Usable Capacity Formula
The usable storage capacity is determined by the EC configuration:
Usable Capacity = Raw Capacity x (data_shards / (data_shards + parity_shards))
Example Calculations
The following table shows usable capacity for a cluster with 100 TB of raw disk space under different EC configurations:
| EC Config | Data Shards | Parity Shards | Efficiency | Usable (100 TB raw) | Fault Tolerance |
|---|---|---|---|---|---|
EC 5+2 |
5 | 2 | 71.4% | 71.4 TB | 2 disk failures |
EC 9+2 |
9 | 2 | 81.8% | 81.8 TB | 2 disk failures |
EC 18+3 |
18 | 3 | 85.7% | 85.7 TB | 3 disk failures |
EC 29+3 |
29 | 3 | 90.6% | 90.6 TB | 3 disk failures |
EC 31+2 |
31 | 2 | 93.9% | 93.9 TB | 2 disk failures |
Tip: For most production workloads, EC 9+2 offers a good balance between space efficiency (81.8%) and fault tolerance (2 simultaneous failures). Use EC 18+3 or EC 29+3 for higher parity protection if your environment has a higher risk of correlated disk failures.
Warning: EC 31+2 Ultra-Density Mode is designed exclusively for brand-new enterprise-grade servers and drives, deployed in Tier 3+ data centers with 24/7 on-site staff for immediate hardware fault response. With only 2 parity shards, the fault tolerance margin is minimal — any delay in disk replacement increases the risk of data loss.
S3 API
KDSS provides a fully S3-compatible API gateway, supporting standard S3 tools and SDKs. The default endpoint is http://<master-host>:9000.
AWS CLI
Use the standard AWS CLI to interact with KDSS. Configure a custom endpoint to point to your KDSS S3 gateway.

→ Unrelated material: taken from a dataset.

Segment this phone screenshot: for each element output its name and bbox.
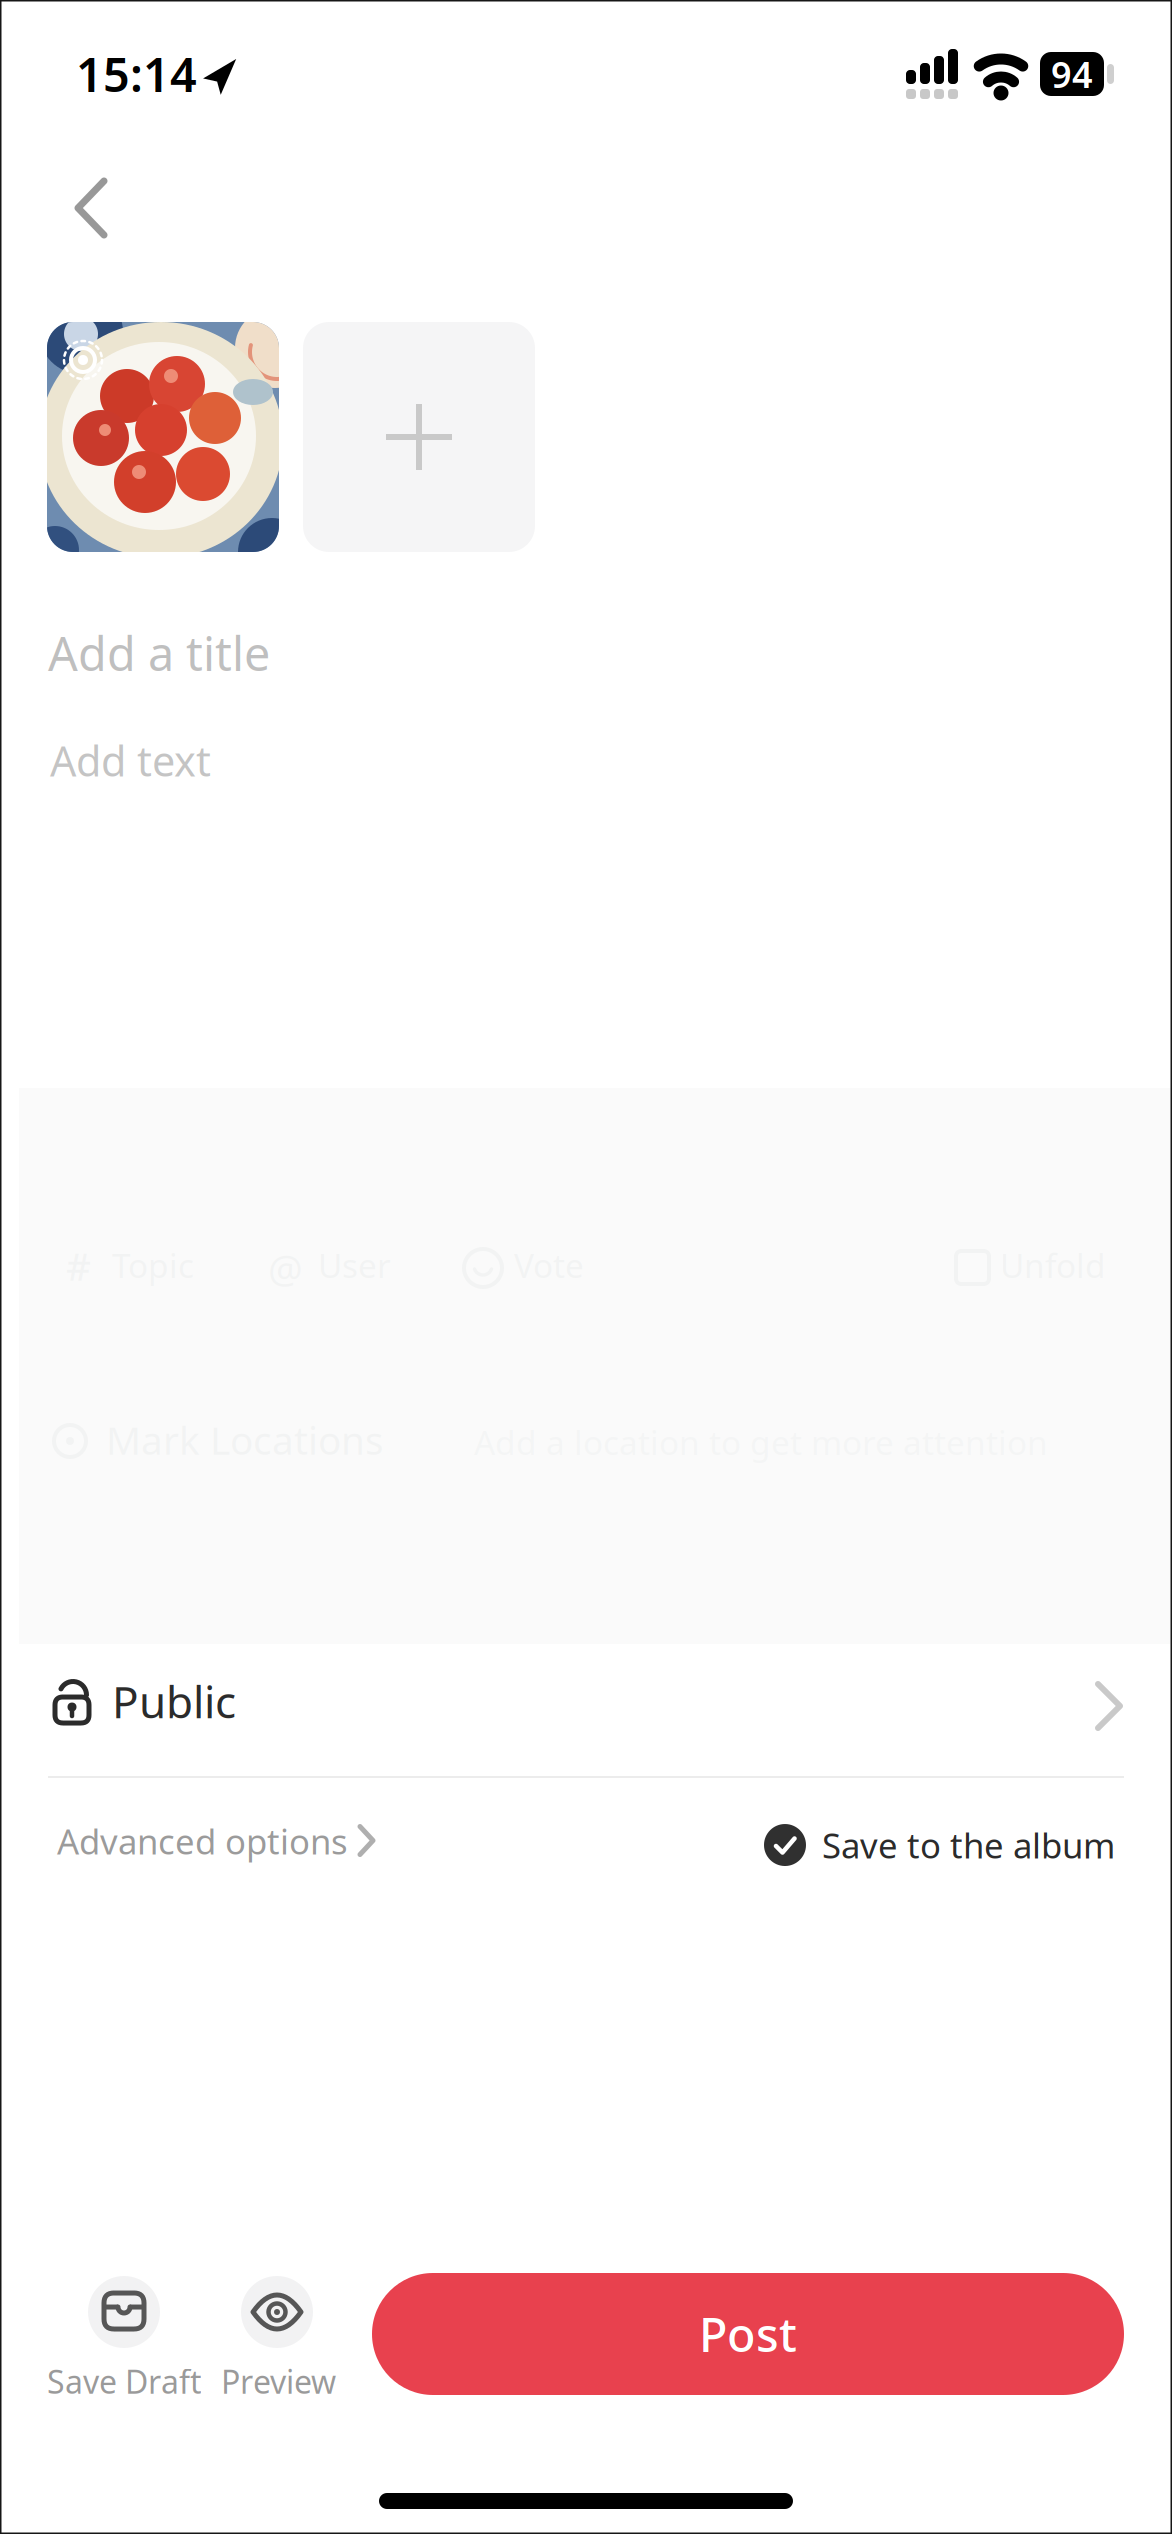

# Configure credentials (use KDSS access key / secret key)
aws configure
# AWS Access Key ID: your-access-key
# AWS Secret Access Key: your-secret-key
# Default region name: us-east-1
# Default output format: json
# Set alias for convenience
alias s3='aws --endpoint-url http://master-host:9000 s3'
alias s3api='aws --endpoint-url http://master-host:9000 s3api'
# Bucket operations
s3 mb s3://my-bucket # Create bucket
s3 ls # List buckets
s3 ls s3://my-bucket/ # List objects
s3 rb s3://my-bucket --force # Delete bucket
# Upload / Download
s3 cp local-file.dat s3://my-bucket/ # Upload file
s3 cp s3://my-bucket/file.dat ./ # Download file
s3 cp ./data/ s3://my-bucket/data/ --recursive # Upload directory
s3 sync ./backup/ s3://my-bucket/backup/ # Sync directory
# Delete
s3 rm s3://my-bucket/file.dat # Delete object
s3 rm s3://my-bucket/ --recursive # Delete all objects
s3cmd
s3cmd is a lightweight command-line tool for S3-compatible storage.
[default]
access_key = your-access-key
secret_key = your-secret-key
host_base = master-host:9000
host_bucket = master-host:9000/%(bucket)
use_https = False
signature_v2 = False
# Bucket operations
s3cmd mb s3://my-bucket
s3cmd ls
# Upload / Download
s3cmd put file.dat s3://my-bucket/
s3cmd get s3://my-bucket/file.dat ./
s3cmd sync ./data/ s3://my-bucket/data/
# File info
s3cmd info s3://my-bucket/file.dat
Python (boto3)
Use the boto3 SDK to access KDSS programmatically from Python.
import boto3
# Create S3 client pointing to KDSS
s3 = boto3.client(
"s3",
endpoint_url="http://master-host:9000",
aws_access_key_id="your-access-key",
aws_secret_access_key="your-secret-key",
region_name="us-east-1",
)
# Create bucket
s3.create_bucket(Bucket="my-bucket")
# Upload file
s3.upload_file("local-file.dat", "my-bucket", "path/to/file.dat")
# Download file
s3.download_file("my-bucket", "path/to/file.dat", "downloaded.dat")
# List objects
resp = s3.list_objects_v2(Bucket="my-bucket", Prefix="path/")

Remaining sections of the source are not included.